*What is being asked*
Wherever a line of the data contains "Listeners", copy that line.

*Material provided*
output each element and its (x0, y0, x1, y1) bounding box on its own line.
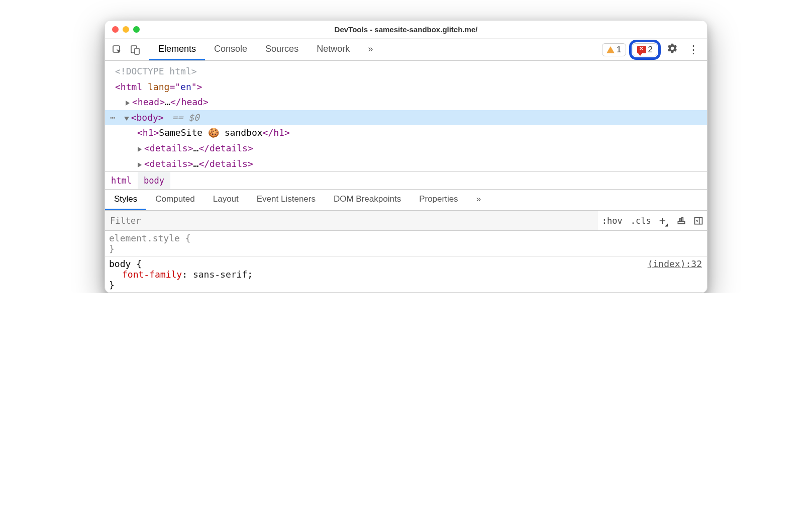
selector-element-style: element.style { (109, 233, 703, 243)
devtools-window: DevTools - samesite-sandbox.glitch.me/ E… (105, 20, 707, 293)
issues-count: 2 (648, 45, 653, 55)
inspect-element-icon[interactable] (109, 42, 125, 58)
subtab-event-listeners[interactable]: Event Listeners (248, 190, 325, 210)
source-link[interactable]: (index):32 (648, 258, 702, 269)
collapse-icon[interactable] (124, 117, 129, 121)
rule-element-style[interactable]: element.style { } (105, 231, 707, 256)
declaration-font-family[interactable]: font-family: sans-serif; (109, 269, 703, 280)
main-toolbar: Elements Console Sources Network » 1 2 ⋮ (105, 39, 707, 61)
tab-elements[interactable]: Elements (149, 39, 205, 60)
expand-icon[interactable] (138, 162, 142, 167)
traffic-lights (105, 26, 140, 33)
minimize-window-button[interactable] (123, 26, 129, 33)
cls-toggle[interactable]: .cls (627, 211, 655, 230)
issues-badge[interactable]: 2 (633, 43, 657, 56)
toggle-device-icon[interactable] (127, 42, 143, 58)
tab-network[interactable]: Network (308, 39, 359, 60)
rule-body[interactable]: (index):32 body { font-family: sans-seri… (105, 256, 707, 293)
breadcrumb: html body (105, 171, 707, 190)
console-reference: == $0 (167, 112, 199, 123)
dom-head[interactable]: <head>…</head> (105, 95, 707, 110)
issues-icon (637, 46, 646, 53)
crumb-html[interactable]: html (105, 172, 138, 189)
close-brace: } (109, 280, 703, 290)
subtab-properties[interactable]: Properties (410, 190, 467, 210)
warnings-badge[interactable]: 1 (602, 43, 626, 56)
dom-details-1[interactable]: <details>…</details> (105, 141, 707, 156)
tab-console[interactable]: Console (205, 39, 256, 60)
styles-pane: element.style { } (index):32 body { font… (105, 231, 707, 293)
toggle-sidebar-icon[interactable] (690, 211, 707, 230)
zoom-window-button[interactable] (133, 26, 140, 33)
status-group: 1 2 (602, 40, 661, 60)
dom-details-2[interactable]: <details>…</details> (105, 156, 707, 172)
new-style-rule-button[interactable]: +◢ (655, 211, 673, 230)
crumb-body[interactable]: body (138, 172, 170, 189)
close-brace: } (109, 243, 703, 254)
dom-html[interactable]: <html lang="en"> (105, 79, 707, 95)
element-actions-icon[interactable]: ⋯ (110, 112, 116, 123)
svg-rect-2 (135, 48, 139, 54)
styles-subtabs: Styles Computed Layout Event Listeners D… (105, 190, 707, 211)
warnings-count: 1 (617, 45, 621, 55)
hover-toggle[interactable]: :hov (598, 211, 627, 230)
styles-filterbar: :hov .cls +◢ (105, 211, 707, 231)
chevron-down-icon: ◢ (665, 222, 668, 227)
warning-icon (606, 46, 615, 53)
dom-tree[interactable]: <!DOCTYPE html> <html lang="en"> <head>…… (105, 61, 707, 171)
expand-icon[interactable] (138, 147, 142, 152)
more-menu-icon[interactable]: ⋮ (684, 43, 703, 56)
paintbrush-icon[interactable] (673, 211, 690, 230)
issues-highlight: 2 (629, 40, 661, 60)
window-title: DevTools - samesite-sandbox.glitch.me/ (105, 25, 707, 34)
subtab-computed[interactable]: Computed (146, 190, 204, 210)
expand-icon[interactable] (126, 101, 130, 106)
dom-doctype[interactable]: <!DOCTYPE html> (105, 64, 707, 79)
tabs-overflow[interactable]: » (359, 39, 382, 60)
tab-sources[interactable]: Sources (256, 39, 308, 60)
close-window-button[interactable] (112, 26, 119, 33)
dom-body-selected[interactable]: ⋯ <body> == $0 (105, 110, 707, 126)
selector-body: body { (109, 258, 703, 269)
subtabs-overflow[interactable]: » (467, 190, 490, 210)
settings-icon[interactable] (663, 43, 682, 57)
dom-h1[interactable]: <h1>SameSite 🍪 sandbox</h1> (105, 125, 707, 141)
styles-filter-input[interactable] (105, 211, 598, 230)
panel-tabs: Elements Console Sources Network » (149, 39, 382, 60)
subtab-styles[interactable]: Styles (105, 190, 146, 210)
subtab-dom-breakpoints[interactable]: DOM Breakpoints (325, 190, 410, 210)
titlebar: DevTools - samesite-sandbox.glitch.me/ (105, 21, 707, 39)
subtab-layout[interactable]: Layout (204, 190, 248, 210)
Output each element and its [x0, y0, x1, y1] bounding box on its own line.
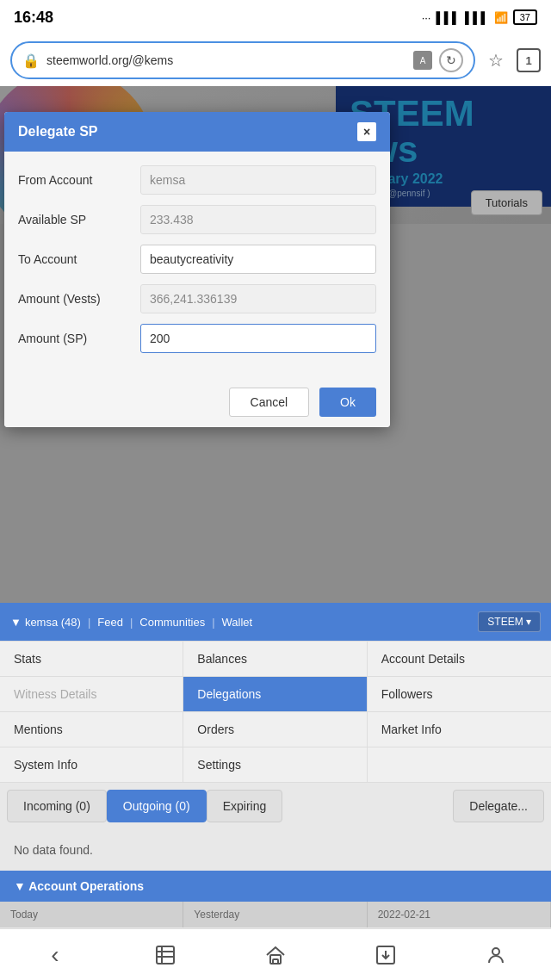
bottom-nav: ‹	[0, 928, 551, 980]
modal-body: From Account Available SP To Account Amo…	[4, 152, 390, 377]
delegation-tab-0[interactable]: Incoming (0)	[7, 790, 107, 822]
nav-sep3: |	[212, 616, 214, 629]
from-account-row: From Account	[18, 165, 376, 195]
account-ops-header[interactable]: ▼ Account Operations	[0, 871, 551, 902]
menu-cell-balances[interactable]: Balances	[183, 642, 367, 677]
ops-dates: TodayYesterday2022-02-21	[0, 902, 551, 927]
ops-date-1[interactable]: Yesterday	[183, 902, 367, 927]
available-sp-row: Available SP	[18, 205, 376, 234]
menu-cell-11	[368, 747, 551, 783]
nav-dropdown[interactable]: ▼ kemsa (48)	[10, 616, 81, 629]
delegate-sp-modal: Delegate SP × From Account Available SP …	[4, 112, 390, 427]
to-account-row: To Account	[18, 245, 376, 274]
menu-cell-market-info[interactable]: Market Info	[368, 712, 551, 747]
url-bar[interactable]: 🔒 steemworld.org/@kems A ↻	[10, 41, 475, 79]
nav-communities-link[interactable]: Communities	[139, 616, 205, 629]
nav-username: kemsa (48)	[25, 616, 81, 629]
menu-cell-stats[interactable]: Stats	[0, 642, 183, 677]
browser-bar: 🔒 steemworld.org/@kems A ↻ ☆ 1	[0, 34, 551, 86]
translate-icon[interactable]: A	[413, 51, 432, 70]
ops-date-0[interactable]: Today	[0, 902, 183, 927]
available-sp-input	[140, 205, 376, 234]
modal-title: Delegate SP	[18, 124, 97, 140]
to-account-input[interactable]	[140, 245, 376, 274]
modal-overlay: Delegate SP × From Account Available SP …	[0, 86, 551, 603]
steem-currency-btn[interactable]: STEEM ▾	[478, 611, 541, 632]
svg-rect-5	[273, 959, 278, 964]
modal-header: Delegate SP ×	[4, 112, 390, 152]
amount-sp-input[interactable]	[140, 324, 376, 353]
modal-footer: Cancel Ok	[4, 377, 390, 427]
no-data-message: No data found.	[0, 829, 551, 871]
from-account-label: From Account	[18, 173, 130, 187]
ok-button[interactable]: Ok	[319, 388, 376, 417]
amount-vests-label: Amount (Vests)	[18, 292, 130, 306]
menu-cell-delegations[interactable]: Delegations	[183, 677, 367, 712]
amount-vests-input	[140, 284, 376, 313]
dropdown-icon: ▼	[10, 616, 22, 629]
delegation-tab-3[interactable]: Delegate...	[453, 790, 544, 822]
nav-feed-link[interactable]: Feed	[97, 616, 123, 629]
amount-sp-row: Amount (SP)	[18, 324, 376, 353]
url-text: steemworld.org/@kems	[46, 53, 406, 67]
menu-cell-system-info[interactable]: System Info	[0, 747, 183, 783]
download-icon[interactable]	[364, 938, 407, 972]
ops-date-2[interactable]: 2022-02-21	[368, 902, 551, 927]
from-account-input[interactable]	[140, 165, 376, 195]
lock-icon: 🔒	[22, 53, 40, 69]
nav-wallet-link[interactable]: Wallet	[222, 616, 253, 629]
menu-cell-orders[interactable]: Orders	[183, 712, 367, 747]
home-icon[interactable]	[254, 938, 297, 972]
nav-sep1: |	[88, 616, 90, 629]
nav-bar: ▼ kemsa (48) | Feed | Communities | Wall…	[0, 603, 551, 641]
status-time: 16:48	[14, 9, 53, 27]
available-sp-label: Available SP	[18, 213, 130, 226]
menu-cell-witness-details[interactable]: Witness Details	[0, 677, 183, 712]
svg-rect-0	[157, 946, 174, 964]
account-ops-title: ▼ Account Operations	[14, 879, 144, 893]
cancel-button[interactable]: Cancel	[229, 388, 310, 417]
amount-sp-label: Amount (SP)	[18, 332, 130, 345]
signal-bars2-icon: ▌▌▌	[465, 11, 489, 24]
status-icons: ··· ▌▌▌ ▌▌▌ 📶 37	[422, 9, 537, 25]
page-background: STEEM ews February 2022 romoted / @penns…	[0, 86, 551, 603]
menu-cell-account-details[interactable]: Account Details	[368, 642, 551, 677]
menu-cell-followers[interactable]: Followers	[368, 677, 551, 712]
profile-icon[interactable]	[474, 938, 517, 972]
delegation-tab-1[interactable]: Outgoing (0)	[107, 790, 207, 822]
bookmarks-icon[interactable]	[144, 938, 187, 972]
amount-vests-row: Amount (Vests)	[18, 284, 376, 313]
delegation-tab-2[interactable]: Expiring	[207, 790, 283, 822]
signal-dots-icon: ···	[422, 11, 431, 24]
delegation-tabs: Incoming (0)Outgoing (0)ExpiringDelegate…	[0, 783, 551, 829]
menu-cell-settings[interactable]: Settings	[183, 747, 367, 783]
bookmark-icon[interactable]: ☆	[482, 47, 510, 74]
wifi-icon: 📶	[494, 11, 508, 24]
svg-point-7	[492, 948, 499, 955]
back-button[interactable]: ‹	[34, 938, 77, 972]
status-bar: 16:48 ··· ▌▌▌ ▌▌▌ 📶 37	[0, 0, 551, 34]
menu-cell-mentions[interactable]: Mentions	[0, 712, 183, 747]
refresh-icon[interactable]: ↻	[439, 48, 463, 72]
nav-sep2: |	[130, 616, 133, 629]
signal-bars-icon: ▌▌▌	[436, 11, 460, 24]
tab-count[interactable]: 1	[517, 48, 541, 72]
to-account-label: To Account	[18, 252, 130, 266]
modal-close-button[interactable]: ×	[357, 122, 376, 141]
battery-icon: 37	[513, 9, 537, 25]
menu-grid: StatsBalancesAccount DetailsWitness Deta…	[0, 641, 551, 783]
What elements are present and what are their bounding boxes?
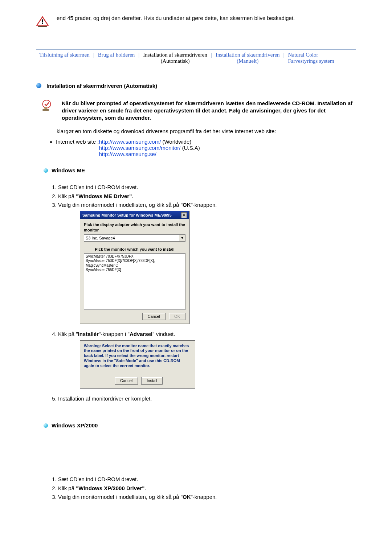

*Solution*
subtab-event-listeners[interactable]: Event Listeners (248, 190, 325, 210)
styles-subtabs: Styles Computed Layout Event Listeners D… (105, 190, 707, 211)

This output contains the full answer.